The world food crisis for dummies: food as a weapon

there really isn't any mystery to the rapidly-escalating global food crisis... just like endless war, it's all part of the plan of the global elites to make sure that they, and only they, remain in charge... since they have all the money imaginable, augmented by immense power, they will never have to worry about where their next meal will come from, and then, when all the great unwashed finally kill each other off over a cup of rice or die from starvation, the world will be an ever-so-much-nicer place for them to live...

amy goodman interviewing raj patel...

[I]f you imagine a sort of hourglass, at the top there are the millions of farmers who grow the food that we eat, and at the bottom there are billions of us consumers, and in the middle there are just a handful of corporations that mediate between the people who grow our food and us. And those corporations, in many cases -- it's usually four corporations controlling more than 50 percent of the market. I mean, in tea, for example, one company, Unilever, controls 90 percent of the market.

Now, when you're in that position of market power, you're able to do a great deal. First, you're able to drive prices down for farmers. And of course the irony there is that farmers and farm workers are the poorest people on the planet. So you're paying the poorest people on the planet the least. And then you're processing the food so that what we end up with is food that is rich in salts and fats and sugars, food that tends to make us want to buy more, food that makes us obese. And that's why you're having a situation where there are six billion people in the world, a billion of whom are now overweight.

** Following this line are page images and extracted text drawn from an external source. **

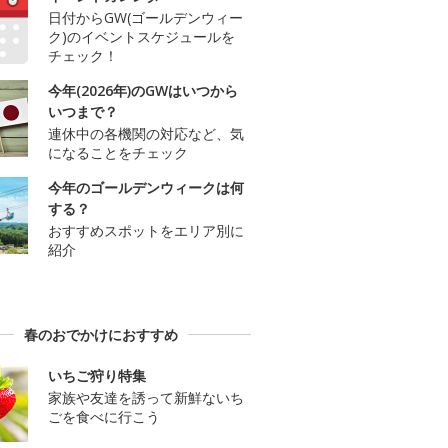
日付からGW(ゴールデンウィー
ク)のイベントスケジュールを
チェック！
今年(2026年)のGWはいつから
いつまで？
連休中の各機関の対応など、気
になることをチェック
今年のゴールデンウィークは何
する？
おすすめスポットをエリア別に
紹介
春のおでかけにおすすめ
いちご狩り特集
家族や友達を誘って新鮮ないち
ごを食べに行こう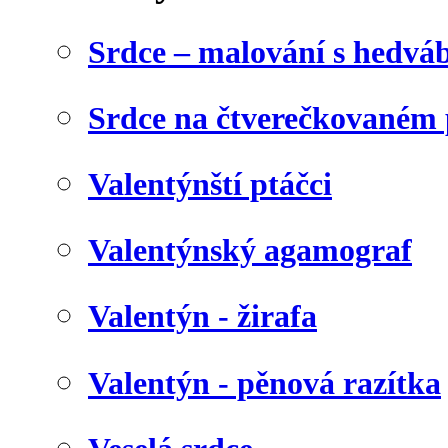
Srdce – malování s hedv
Srdce na čtverečkovaném 
Valentýnští ptáčci
Valentýnský agamograf
Valentýn - žirafa
Valentýn - pěnová razítka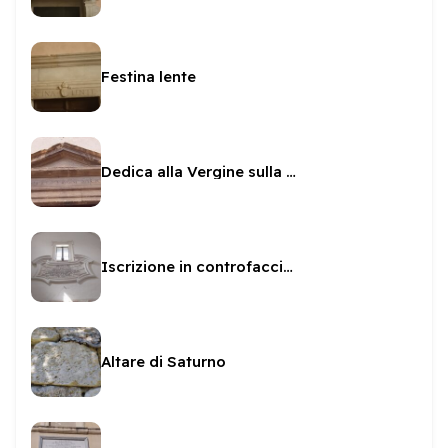
Festina lente
Dedica alla Vergine sulla Manna d'Oro
Iscrizione in controfacciata a San Pietro
Altare di Saturno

[I]n the past, it used to be that the people who were overweight were rich ... and the people who were hungry were poor. Today, hunger and obesity are both signs that people are unable to control their diets. They're unable to control, not in a sort of willpower way, but unable to control in terms of being able to access fresh fruits and vegetables, access food that is healthy. I mean, in the United States, for example, it's much harder for communities of poor people and people of color, in particular, to access fresh fruits and vegetables. In West Oakland, for example, near where I live, you have a situation where there's just one supermarket in West Oakland and dozens and dozens of liquor stores where there are no fresh fruits and vegetables, but there are these highly processed industrial foods. Now, that's a sign that in fact -- I mean, it would be wonderful for all of us to be able to access these fresh fruits and vegetables, but at the moment, particularly for people on low incomes, that's pretty tough to do. And so, the environments in which poor people find themselves and which are being built around poor people are more conducive to being overweight and to be unhealthy in the cities, and for poor people in the fields, those kinds of prices that come from the industrial food system are driving them out of business.

if that doesn't put it all in perspective for you, then try this...
Using food as a weapon is as old as the siege but today’s barbarians have upped the anté by several orders of magnitude.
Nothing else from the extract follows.